=== Records for this task ===
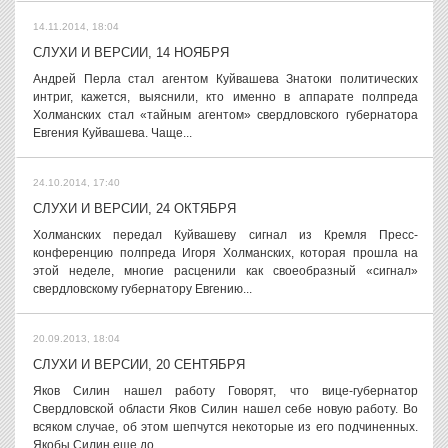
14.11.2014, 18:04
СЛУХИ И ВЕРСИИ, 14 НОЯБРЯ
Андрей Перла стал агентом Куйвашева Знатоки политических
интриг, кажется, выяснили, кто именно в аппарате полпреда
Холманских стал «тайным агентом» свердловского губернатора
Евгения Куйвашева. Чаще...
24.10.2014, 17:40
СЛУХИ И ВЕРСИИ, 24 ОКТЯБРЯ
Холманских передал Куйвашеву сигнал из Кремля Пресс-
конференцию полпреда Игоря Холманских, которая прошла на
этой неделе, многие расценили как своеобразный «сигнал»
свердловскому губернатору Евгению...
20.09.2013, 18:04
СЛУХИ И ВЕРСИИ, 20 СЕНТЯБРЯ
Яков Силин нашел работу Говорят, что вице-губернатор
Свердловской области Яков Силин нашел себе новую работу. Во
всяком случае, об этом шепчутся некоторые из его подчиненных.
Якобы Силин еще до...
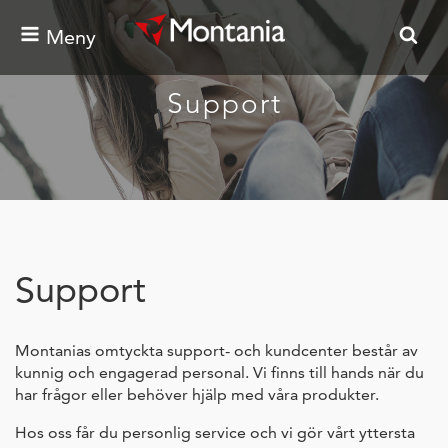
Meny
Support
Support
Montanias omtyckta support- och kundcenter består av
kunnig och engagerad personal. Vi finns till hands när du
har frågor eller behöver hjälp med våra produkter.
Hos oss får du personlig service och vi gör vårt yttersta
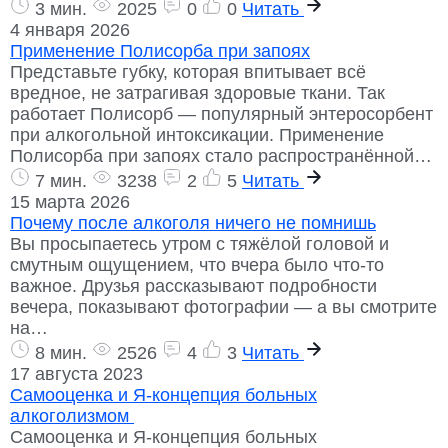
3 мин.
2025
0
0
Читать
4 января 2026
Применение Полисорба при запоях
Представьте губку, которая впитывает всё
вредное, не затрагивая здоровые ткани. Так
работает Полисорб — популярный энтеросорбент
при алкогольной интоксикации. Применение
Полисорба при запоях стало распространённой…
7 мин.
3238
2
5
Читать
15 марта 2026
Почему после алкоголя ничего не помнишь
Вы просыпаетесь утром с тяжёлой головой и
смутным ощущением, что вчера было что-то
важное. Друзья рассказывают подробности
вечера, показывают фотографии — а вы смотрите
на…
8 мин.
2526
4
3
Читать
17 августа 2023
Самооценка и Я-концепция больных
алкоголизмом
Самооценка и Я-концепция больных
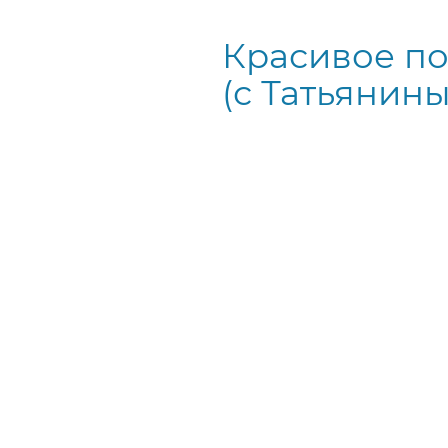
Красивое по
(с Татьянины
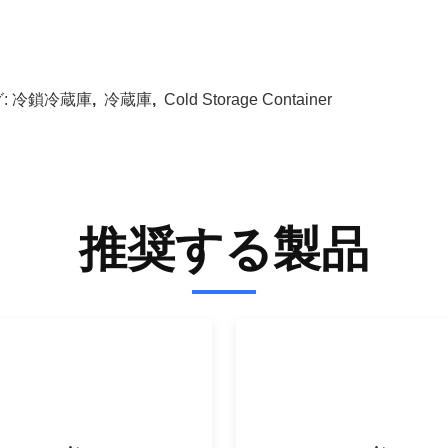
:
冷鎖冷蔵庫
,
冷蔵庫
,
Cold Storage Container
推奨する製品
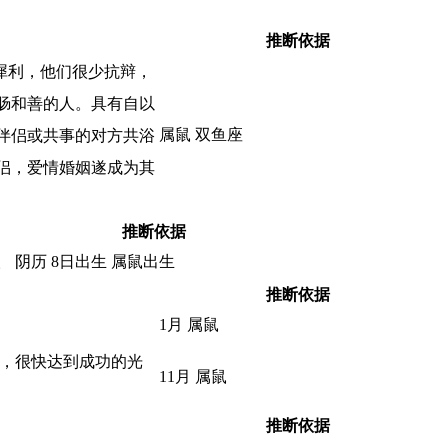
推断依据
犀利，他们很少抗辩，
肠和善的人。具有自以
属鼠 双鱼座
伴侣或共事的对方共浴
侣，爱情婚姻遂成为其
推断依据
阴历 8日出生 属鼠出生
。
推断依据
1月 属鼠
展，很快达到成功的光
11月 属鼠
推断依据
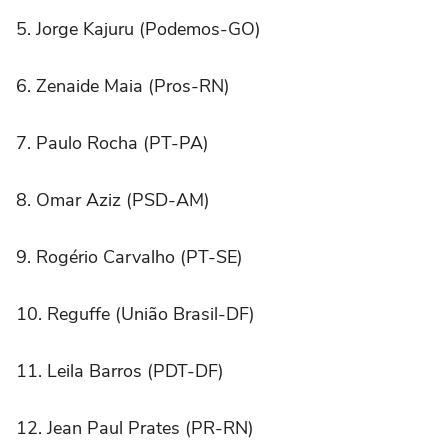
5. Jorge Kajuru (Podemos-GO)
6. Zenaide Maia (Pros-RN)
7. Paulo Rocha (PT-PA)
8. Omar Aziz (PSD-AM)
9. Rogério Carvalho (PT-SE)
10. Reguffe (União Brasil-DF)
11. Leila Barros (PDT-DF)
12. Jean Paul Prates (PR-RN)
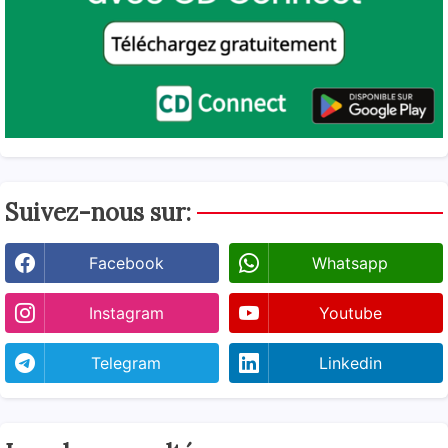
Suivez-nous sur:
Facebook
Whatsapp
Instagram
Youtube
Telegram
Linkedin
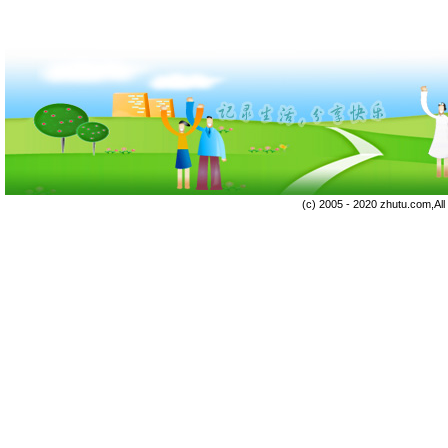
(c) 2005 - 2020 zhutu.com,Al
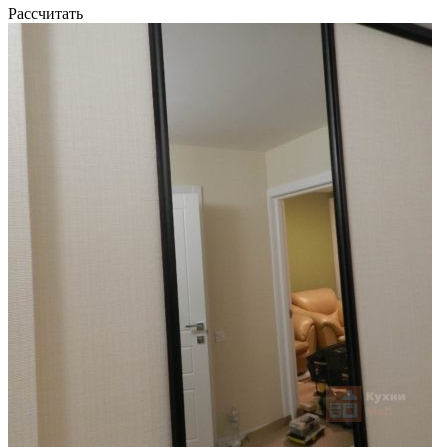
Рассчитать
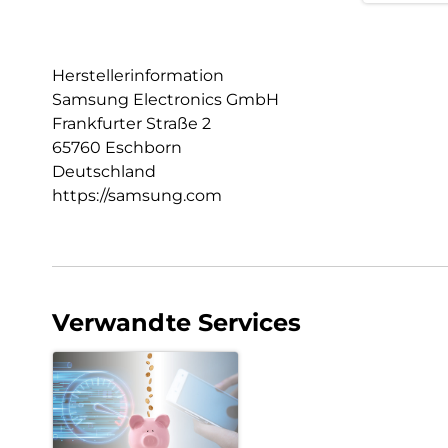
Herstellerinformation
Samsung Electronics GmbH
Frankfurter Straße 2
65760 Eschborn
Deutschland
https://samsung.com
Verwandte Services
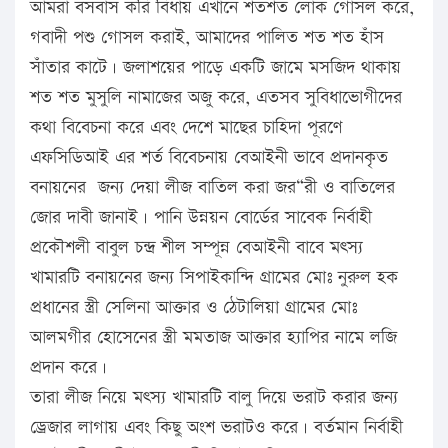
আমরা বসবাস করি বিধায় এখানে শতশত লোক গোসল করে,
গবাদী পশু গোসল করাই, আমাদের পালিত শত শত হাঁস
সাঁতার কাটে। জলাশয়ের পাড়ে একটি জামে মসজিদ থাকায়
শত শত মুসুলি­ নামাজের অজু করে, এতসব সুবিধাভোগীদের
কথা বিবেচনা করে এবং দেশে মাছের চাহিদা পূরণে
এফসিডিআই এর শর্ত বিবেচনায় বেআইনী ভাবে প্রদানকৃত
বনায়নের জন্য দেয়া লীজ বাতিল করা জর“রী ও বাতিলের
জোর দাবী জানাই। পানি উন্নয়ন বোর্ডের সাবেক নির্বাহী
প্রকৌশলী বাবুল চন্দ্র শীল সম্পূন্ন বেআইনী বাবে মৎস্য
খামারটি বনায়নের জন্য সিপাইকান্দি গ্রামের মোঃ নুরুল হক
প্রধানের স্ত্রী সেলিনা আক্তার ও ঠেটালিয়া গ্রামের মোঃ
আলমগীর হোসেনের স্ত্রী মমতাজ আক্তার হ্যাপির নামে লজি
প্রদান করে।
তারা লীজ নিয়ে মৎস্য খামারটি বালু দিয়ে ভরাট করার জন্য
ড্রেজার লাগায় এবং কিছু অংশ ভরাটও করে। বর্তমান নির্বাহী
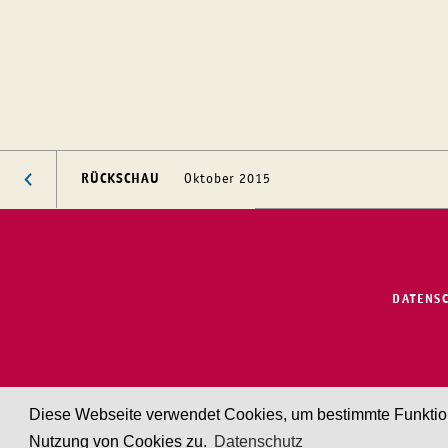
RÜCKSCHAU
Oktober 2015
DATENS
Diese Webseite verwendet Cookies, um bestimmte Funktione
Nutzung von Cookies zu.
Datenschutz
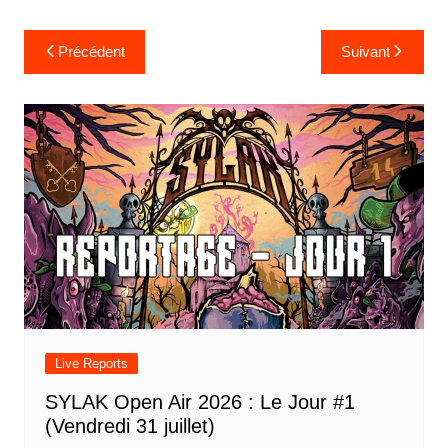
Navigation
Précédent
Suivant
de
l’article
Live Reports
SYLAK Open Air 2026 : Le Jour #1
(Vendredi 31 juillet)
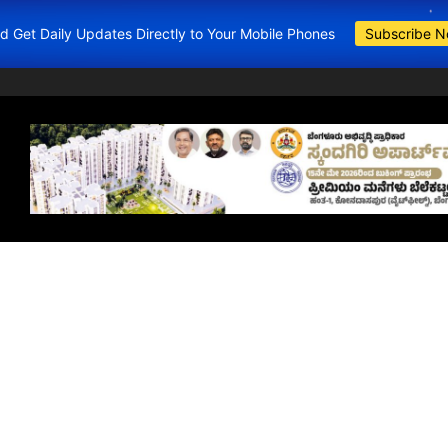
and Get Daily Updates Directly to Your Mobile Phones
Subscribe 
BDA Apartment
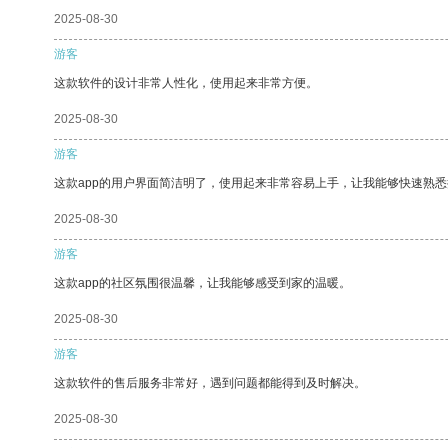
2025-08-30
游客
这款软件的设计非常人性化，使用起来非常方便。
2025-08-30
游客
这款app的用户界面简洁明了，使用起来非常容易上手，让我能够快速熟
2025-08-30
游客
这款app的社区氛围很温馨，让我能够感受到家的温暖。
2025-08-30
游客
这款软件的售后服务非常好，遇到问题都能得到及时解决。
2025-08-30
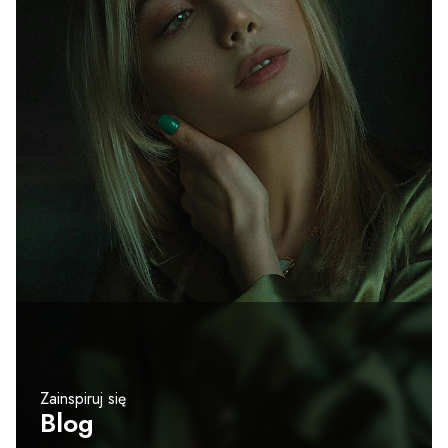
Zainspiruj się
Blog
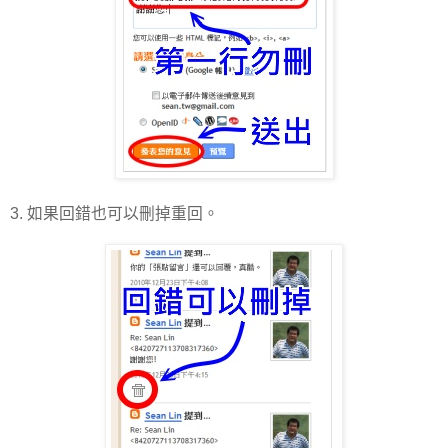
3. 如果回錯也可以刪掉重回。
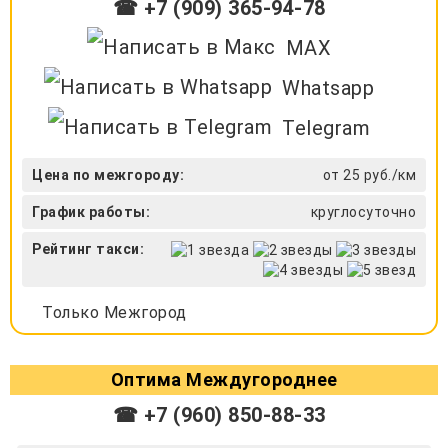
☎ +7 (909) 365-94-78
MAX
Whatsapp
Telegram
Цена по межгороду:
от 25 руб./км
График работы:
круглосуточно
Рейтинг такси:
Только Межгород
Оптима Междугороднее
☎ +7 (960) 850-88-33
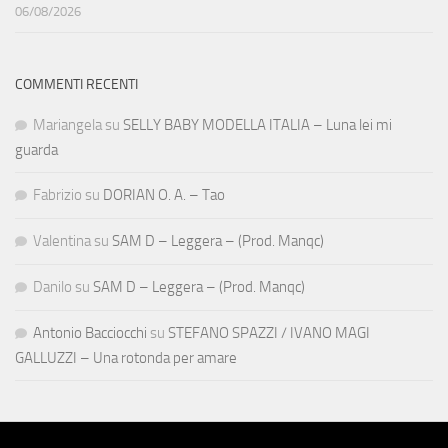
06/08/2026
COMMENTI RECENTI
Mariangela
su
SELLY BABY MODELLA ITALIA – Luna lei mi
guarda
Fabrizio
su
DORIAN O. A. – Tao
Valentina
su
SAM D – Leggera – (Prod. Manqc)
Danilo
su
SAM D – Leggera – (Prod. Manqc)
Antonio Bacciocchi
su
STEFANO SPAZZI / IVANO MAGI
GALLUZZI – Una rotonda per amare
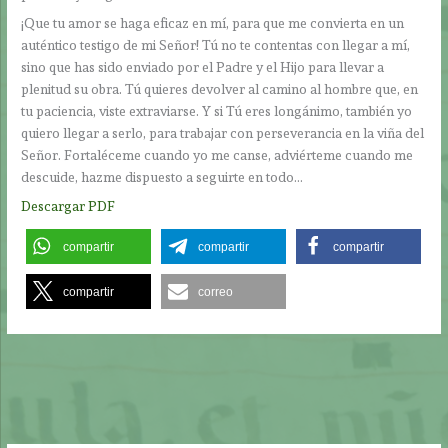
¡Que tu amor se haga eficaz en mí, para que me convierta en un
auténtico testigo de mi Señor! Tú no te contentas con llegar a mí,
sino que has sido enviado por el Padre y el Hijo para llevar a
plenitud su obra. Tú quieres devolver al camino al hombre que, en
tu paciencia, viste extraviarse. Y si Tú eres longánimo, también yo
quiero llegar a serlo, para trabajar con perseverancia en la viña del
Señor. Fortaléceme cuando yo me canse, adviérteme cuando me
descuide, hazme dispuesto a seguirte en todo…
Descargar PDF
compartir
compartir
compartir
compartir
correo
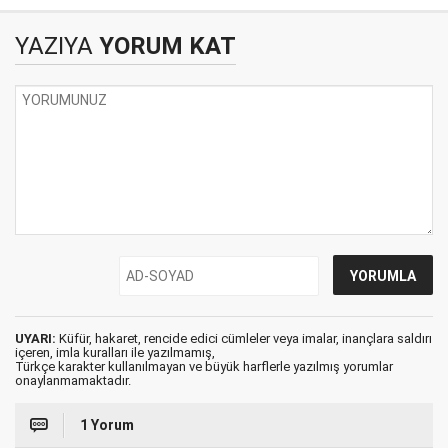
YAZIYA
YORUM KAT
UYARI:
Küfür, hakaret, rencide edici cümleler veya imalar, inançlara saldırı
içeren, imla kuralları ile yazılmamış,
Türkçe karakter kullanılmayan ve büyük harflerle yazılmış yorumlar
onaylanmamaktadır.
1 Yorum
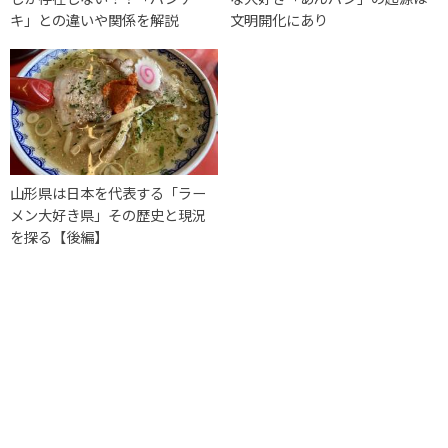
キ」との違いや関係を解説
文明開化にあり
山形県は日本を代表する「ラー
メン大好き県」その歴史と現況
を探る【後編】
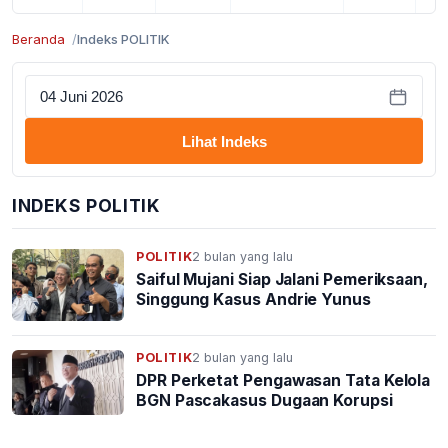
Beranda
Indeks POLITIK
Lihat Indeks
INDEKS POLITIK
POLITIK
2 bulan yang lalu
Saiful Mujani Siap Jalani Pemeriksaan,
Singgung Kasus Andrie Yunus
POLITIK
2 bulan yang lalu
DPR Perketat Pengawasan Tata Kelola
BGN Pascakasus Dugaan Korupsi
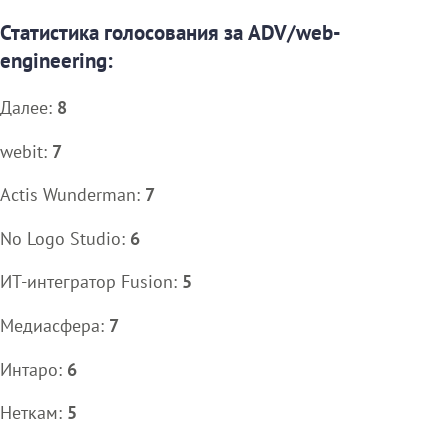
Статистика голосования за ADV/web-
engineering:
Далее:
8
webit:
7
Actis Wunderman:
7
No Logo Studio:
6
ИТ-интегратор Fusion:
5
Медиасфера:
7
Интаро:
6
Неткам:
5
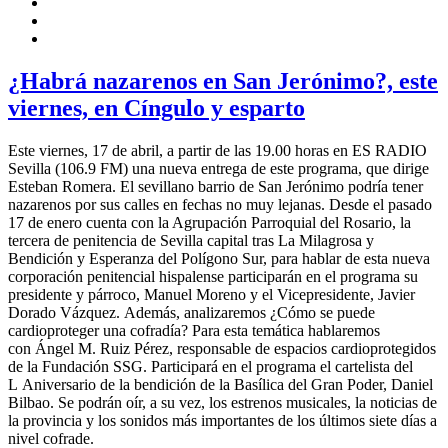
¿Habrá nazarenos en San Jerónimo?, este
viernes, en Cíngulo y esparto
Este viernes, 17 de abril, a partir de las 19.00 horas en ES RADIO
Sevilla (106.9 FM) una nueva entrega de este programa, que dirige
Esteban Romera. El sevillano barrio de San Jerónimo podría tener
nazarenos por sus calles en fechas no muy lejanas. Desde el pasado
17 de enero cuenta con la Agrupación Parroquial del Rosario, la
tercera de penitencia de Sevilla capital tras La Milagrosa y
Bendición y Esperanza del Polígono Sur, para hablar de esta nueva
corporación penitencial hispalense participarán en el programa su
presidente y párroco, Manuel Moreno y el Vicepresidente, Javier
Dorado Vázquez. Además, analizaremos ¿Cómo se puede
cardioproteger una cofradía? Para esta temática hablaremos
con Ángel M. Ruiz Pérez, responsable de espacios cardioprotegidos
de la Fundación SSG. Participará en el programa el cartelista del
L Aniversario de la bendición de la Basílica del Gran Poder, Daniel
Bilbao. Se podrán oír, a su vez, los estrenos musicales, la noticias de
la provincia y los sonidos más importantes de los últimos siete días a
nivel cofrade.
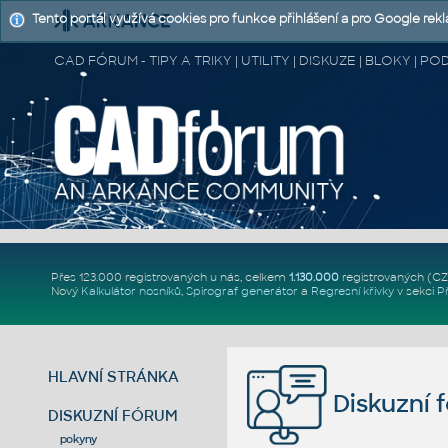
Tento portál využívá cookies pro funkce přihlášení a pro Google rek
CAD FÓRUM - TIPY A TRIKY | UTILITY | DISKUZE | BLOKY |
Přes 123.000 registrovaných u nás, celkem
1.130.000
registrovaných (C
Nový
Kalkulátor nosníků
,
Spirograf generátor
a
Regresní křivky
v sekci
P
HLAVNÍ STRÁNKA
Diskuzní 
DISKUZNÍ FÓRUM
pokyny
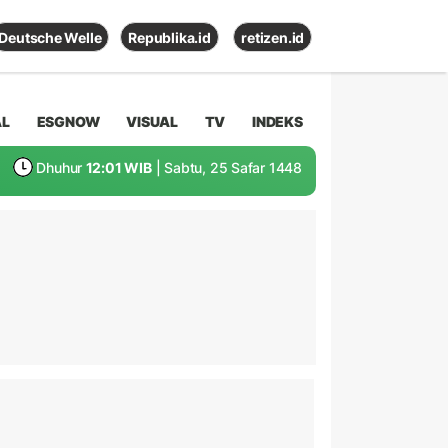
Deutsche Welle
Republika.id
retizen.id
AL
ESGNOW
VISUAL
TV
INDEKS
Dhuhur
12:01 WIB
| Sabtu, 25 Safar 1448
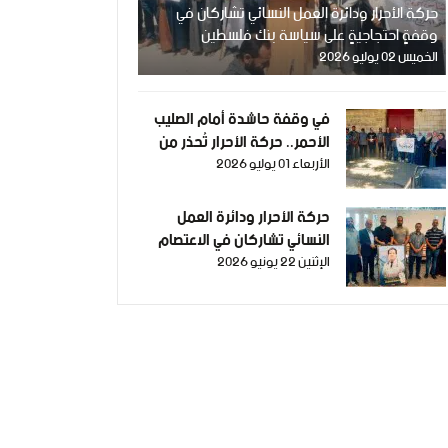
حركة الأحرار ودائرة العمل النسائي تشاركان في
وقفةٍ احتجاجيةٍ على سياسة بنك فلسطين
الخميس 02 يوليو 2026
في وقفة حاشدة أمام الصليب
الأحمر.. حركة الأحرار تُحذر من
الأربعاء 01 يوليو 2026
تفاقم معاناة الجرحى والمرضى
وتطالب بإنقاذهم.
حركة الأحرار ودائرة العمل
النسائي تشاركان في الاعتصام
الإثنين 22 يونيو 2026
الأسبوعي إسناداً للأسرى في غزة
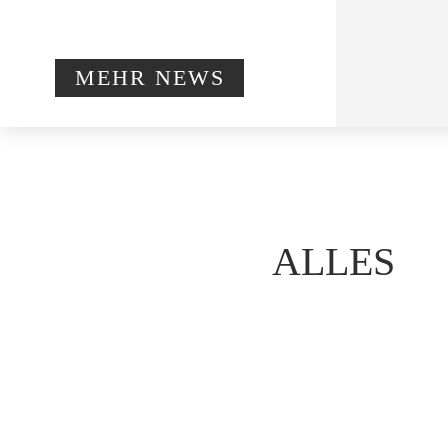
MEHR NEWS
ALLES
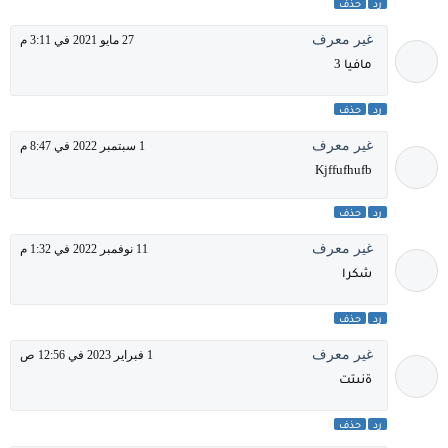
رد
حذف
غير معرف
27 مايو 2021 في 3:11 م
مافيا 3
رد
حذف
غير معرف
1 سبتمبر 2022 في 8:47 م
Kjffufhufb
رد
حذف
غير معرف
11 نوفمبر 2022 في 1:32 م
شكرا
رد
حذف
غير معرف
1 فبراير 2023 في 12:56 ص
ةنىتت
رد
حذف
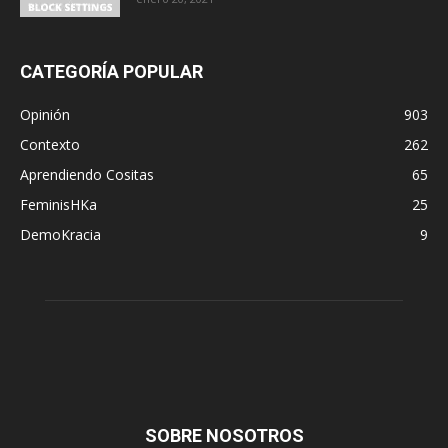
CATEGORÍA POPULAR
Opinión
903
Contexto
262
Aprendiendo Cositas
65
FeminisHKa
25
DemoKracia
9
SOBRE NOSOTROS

=== Instructions for the task ===
The answer must be an exact copy of the lines above, from the start of the records through the line with "СЛУХИ И ВЕРСИИ, 24 ОКТЯБРЯ", and of nothing else; no pictures belong in it.

=== Written response ===
14.11.2014, 18:04
СЛУХИ И ВЕРСИИ, 14 НОЯБРЯ
Андрей Перла стал агентом Куйвашева Знатоки политических
интриг, кажется, выяснили, кто именно в аппарате полпреда
Холманских стал «тайным агентом» свердловского губернатора
Евгения Куйвашева. Чаще...
24.10.2014, 17:40
СЛУХИ И ВЕРСИИ, 24 ОКТЯБРЯ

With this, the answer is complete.